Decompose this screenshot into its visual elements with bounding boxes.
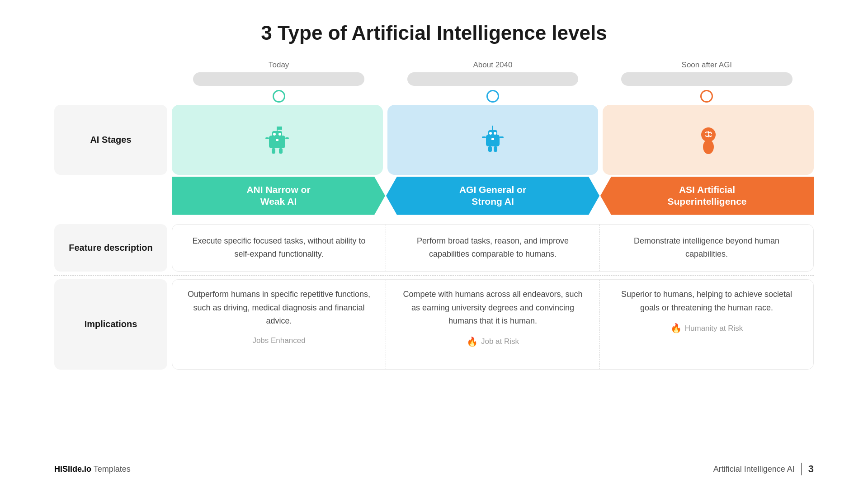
svg-rect-20 xyxy=(492,126,493,131)
stages-label: AI Stages xyxy=(54,105,167,175)
svg-rect-8 xyxy=(279,148,283,154)
svg-rect-5 xyxy=(265,137,269,139)
ani-badge-text: Jobs Enhanced xyxy=(252,334,305,347)
arrow-spacer xyxy=(54,177,172,215)
ani-label-arrow: ANI Narrow orWeak AI xyxy=(172,177,385,215)
arrow-labels: ANI Narrow orWeak AI AGI General orStron… xyxy=(172,177,814,215)
svg-rect-7 xyxy=(272,148,275,154)
ani-impl-text: Outperform humans in specific repetitive… xyxy=(188,290,370,325)
timeline-pill-1 xyxy=(193,72,364,86)
asi-fire-icon: 🔥 xyxy=(670,321,682,336)
agi-badge-text: Job at Risk xyxy=(481,335,519,348)
timeline-block-1: Today xyxy=(172,61,386,86)
svg-point-13 xyxy=(489,132,492,135)
dot-agi xyxy=(488,91,498,101)
timeline-label-2: About 2040 xyxy=(473,61,513,70)
footer-page-number: 3 xyxy=(808,463,814,475)
footer-brand: HiSlide.io Templates xyxy=(54,465,131,474)
agi-label-arrow: AGI General orStrong AI xyxy=(386,177,599,215)
dot-cell-2 xyxy=(386,91,599,101)
arrow-labels-row: ANI Narrow orWeak AI AGI General orStron… xyxy=(54,177,814,215)
page-title: 3 Type of Artificial Intelligence levels xyxy=(261,22,607,44)
footer-right: Artificial Intelligence AI 3 xyxy=(713,463,814,475)
feature-desc-cols: Execute specific focused tasks, without … xyxy=(172,224,814,272)
implications-section: Implications Outperform humans in specif… xyxy=(54,275,814,370)
svg-point-3 xyxy=(278,133,281,136)
svg-rect-9 xyxy=(277,127,278,132)
svg-rect-10 xyxy=(278,127,282,130)
svg-rect-19 xyxy=(494,146,497,152)
timeline-label-1: Today xyxy=(269,61,289,70)
svg-rect-6 xyxy=(285,137,289,139)
timeline-row: Today About 2040 Soon after AGI xyxy=(54,61,814,86)
ani-implications: Outperform humans in specific repetitive… xyxy=(172,280,386,369)
footer: HiSlide.io Templates Artificial Intellig… xyxy=(0,463,868,475)
asi-impl-badge: 🔥 Humanity at Risk xyxy=(613,321,801,336)
svg-rect-18 xyxy=(488,146,492,152)
agi-label-text: AGI General orStrong AI xyxy=(459,184,526,208)
ai-stages-section: AI Stages xyxy=(54,105,814,175)
implications-label: Implications xyxy=(54,279,167,370)
dot-cell-3 xyxy=(600,91,814,101)
ani-label-text: ANI Narrow orWeak AI xyxy=(246,184,310,208)
stages-icons xyxy=(172,105,814,175)
agi-feature-desc: Perform broad tasks, reason, and improve… xyxy=(386,225,600,271)
timeline-pill-3 xyxy=(621,72,793,86)
asi-brain-icon xyxy=(690,122,726,158)
dot-asi xyxy=(702,91,712,101)
implications-cols: Outperform humans in specific repetitive… xyxy=(172,279,814,370)
agi-impl-badge: 🔥 Job at Risk xyxy=(399,334,587,349)
agi-robot-icon xyxy=(475,122,511,158)
feature-description-section: Feature description Execute specific foc… xyxy=(54,224,814,272)
dot-cell-1 xyxy=(172,91,386,101)
svg-rect-15 xyxy=(491,138,494,140)
svg-rect-17 xyxy=(500,136,504,138)
footer-right-text: Artificial Intelligence AI xyxy=(713,465,795,474)
dot-ani xyxy=(274,91,284,101)
asi-feature-desc: Demonstrate intelligence beyond human ca… xyxy=(600,225,813,271)
agi-fire-icon: 🔥 xyxy=(467,334,478,349)
timeline-block-3: Soon after AGI xyxy=(600,61,814,86)
agi-implications: Compete with humans across all endeavors… xyxy=(386,280,600,369)
footer-brand-suffix: Templates xyxy=(91,465,131,474)
asi-label-text: ASI ArtificialSuperintelligence xyxy=(667,184,746,208)
footer-brand-name: HiSlide.io xyxy=(54,465,91,474)
asi-label-arrow: ASI ArtificialSuperintelligence xyxy=(600,177,814,215)
dot-row xyxy=(54,91,814,101)
svg-rect-4 xyxy=(276,139,278,141)
timeline-label-3: Soon after AGI xyxy=(682,61,732,70)
svg-point-14 xyxy=(494,132,496,135)
svg-point-2 xyxy=(273,133,276,136)
footer-divider xyxy=(801,463,802,475)
timeline-pill-2 xyxy=(407,72,579,86)
ani-feature-desc: Execute specific focused tasks, without … xyxy=(172,225,386,271)
asi-impl-text: Superior to humans, helping to achieve s… xyxy=(621,290,792,312)
svg-point-22 xyxy=(703,140,714,154)
asi-badge-text: Humanity at Risk xyxy=(685,322,743,335)
asi-implications: Superior to humans, helping to achieve s… xyxy=(600,280,813,369)
asi-icon-box xyxy=(603,105,814,175)
svg-rect-0 xyxy=(269,136,285,148)
ani-icon-box xyxy=(172,105,383,175)
ani-impl-badge: Jobs Enhanced xyxy=(185,334,373,347)
timeline-block-2: About 2040 xyxy=(386,61,599,86)
ani-robot-icon xyxy=(259,122,295,158)
svg-rect-16 xyxy=(482,136,486,138)
agi-impl-text: Compete with humans across all endeavors… xyxy=(403,290,582,325)
feature-desc-label: Feature description xyxy=(54,224,167,272)
agi-icon-box xyxy=(387,105,599,175)
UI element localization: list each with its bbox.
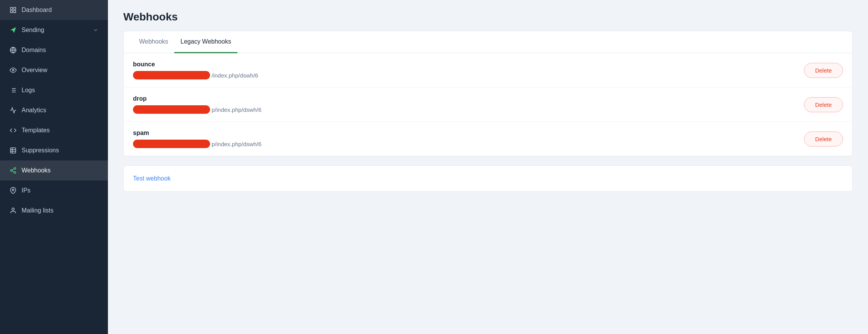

────────────────────

- [Work order]: The data should be printed again unchanged; leave its pictures out.

- [Response to this task]:
Decompose this screenshot into its visual elements with bounding boxes.
svg-rect-20 xyxy=(492,126,493,131)
stages-label: AI Stages xyxy=(54,105,167,175)
svg-rect-8 xyxy=(279,148,283,154)
svg-rect-5 xyxy=(265,137,269,139)
ani-badge-text: Jobs Enhanced xyxy=(252,334,305,347)
arrow-spacer xyxy=(54,177,172,215)
ani-label-arrow: ANI Narrow orWeak AI xyxy=(172,177,385,215)
arrow-labels: ANI Narrow orWeak AI AGI General orStron… xyxy=(172,177,814,215)
svg-rect-7 xyxy=(272,148,275,154)
ani-impl-text: Outperform humans in specific repetitive… xyxy=(188,290,370,325)
timeline-pill-1 xyxy=(193,72,364,86)
asi-fire-icon: 🔥 xyxy=(670,321,682,336)
agi-badge-text: Job at Risk xyxy=(481,335,519,348)
timeline-block-1: Today xyxy=(172,61,386,86)
svg-point-13 xyxy=(489,132,492,135)
dot-agi xyxy=(488,91,498,101)
timeline-label-2: About 2040 xyxy=(473,61,513,70)
footer-page-number: 3 xyxy=(808,463,814,475)
footer-brand: HiSlide.io Templates xyxy=(54,465,131,474)
agi-label-arrow: AGI General orStrong AI xyxy=(386,177,599,215)
dot-cell-2 xyxy=(386,91,599,101)
arrow-labels-row: ANI Narrow orWeak AI AGI General orStron… xyxy=(54,177,814,215)
page-title: 3 Type of Artificial Intelligence levels xyxy=(261,22,607,44)
footer-right: Artificial Intelligence AI 3 xyxy=(713,463,814,475)
feature-desc-cols: Execute specific focused tasks, without … xyxy=(172,224,814,272)
implications-section: Implications Outperform humans in specif… xyxy=(54,275,814,370)
svg-point-3 xyxy=(278,133,281,136)
svg-rect-9 xyxy=(277,127,278,132)
svg-rect-10 xyxy=(278,127,282,130)
svg-rect-19 xyxy=(494,146,497,152)
timeline-label-1: Today xyxy=(269,61,289,70)
svg-rect-6 xyxy=(285,137,289,139)
timeline-row: Today About 2040 Soon after AGI xyxy=(54,61,814,86)
ani-implications: Outperform humans in specific repetitive… xyxy=(172,280,386,369)
footer: HiSlide.io Templates Artificial Intellig… xyxy=(0,463,868,475)
asi-impl-badge: 🔥 Humanity at Risk xyxy=(613,321,801,336)
svg-rect-18 xyxy=(488,146,492,152)
agi-label-text: AGI General orStrong AI xyxy=(459,184,526,208)
ai-stages-section: AI Stages xyxy=(54,105,814,175)
implications-label: Implications xyxy=(54,279,167,370)
dot-cell-3 xyxy=(600,91,814,101)
ani-label-text: ANI Narrow orWeak AI xyxy=(246,184,310,208)
stages-icons xyxy=(172,105,814,175)
agi-feature-desc: Perform broad tasks, reason, and improve… xyxy=(386,225,600,271)
timeline-pill-3 xyxy=(621,72,793,86)
asi-brain-icon xyxy=(690,122,726,158)
dot-asi xyxy=(702,91,712,101)
implications-cols: Outperform humans in specific repetitive… xyxy=(172,279,814,370)
agi-impl-badge: 🔥 Job at Risk xyxy=(399,334,587,349)
agi-robot-icon xyxy=(475,122,511,158)
feature-description-section: Feature description Execute specific foc… xyxy=(54,224,814,272)
dot-cell-1 xyxy=(172,91,386,101)
svg-rect-15 xyxy=(491,138,494,140)
svg-rect-17 xyxy=(500,136,504,138)
footer-right-text: Artificial Intelligence AI xyxy=(713,465,795,474)
dot-ani xyxy=(274,91,284,101)
asi-feature-desc: Demonstrate intelligence beyond human ca… xyxy=(600,225,813,271)
agi-fire-icon: 🔥 xyxy=(467,334,478,349)
timeline-block-3: Soon after AGI xyxy=(600,61,814,86)
agi-implications: Compete with humans across all endeavors… xyxy=(386,280,600,369)
footer-brand-suffix: Templates xyxy=(91,465,131,474)
asi-label-text: ASI ArtificialSuperintelligence xyxy=(667,184,746,208)
footer-brand-name: HiSlide.io xyxy=(54,465,91,474)
asi-label-arrow: ASI ArtificialSuperintelligence xyxy=(600,177,814,215)
dot-row xyxy=(54,91,814,101)
svg-rect-4 xyxy=(276,139,278,141)
timeline-label-3: Soon after AGI xyxy=(682,61,732,70)
svg-point-14 xyxy=(494,132,496,135)
svg-point-2 xyxy=(273,133,276,136)
footer-divider xyxy=(801,463,802,475)
timeline-pill-2 xyxy=(407,72,579,86)
ani-feature-desc: Execute specific focused tasks, without … xyxy=(172,225,386,271)
asi-impl-text: Superior to humans, helping to achieve s… xyxy=(621,290,792,312)
svg-point-22 xyxy=(703,140,714,154)
asi-badge-text: Humanity at Risk xyxy=(685,322,743,335)
asi-implications: Superior to humans, helping to achieve s… xyxy=(600,280,813,369)
asi-icon-box xyxy=(603,105,814,175)
svg-rect-0 xyxy=(269,136,285,148)
ani-icon-box xyxy=(172,105,383,175)
ani-impl-badge: Jobs Enhanced xyxy=(185,334,373,347)
timeline-block-2: About 2040 xyxy=(386,61,599,86)
ani-robot-icon xyxy=(259,122,295,158)
svg-rect-16 xyxy=(482,136,486,138)
agi-impl-text: Compete with humans across all endeavors… xyxy=(403,290,582,325)
feature-desc-label: Feature description xyxy=(54,224,167,272)
agi-icon-box xyxy=(387,105,599,175)
UI element localization: list each with its bbox.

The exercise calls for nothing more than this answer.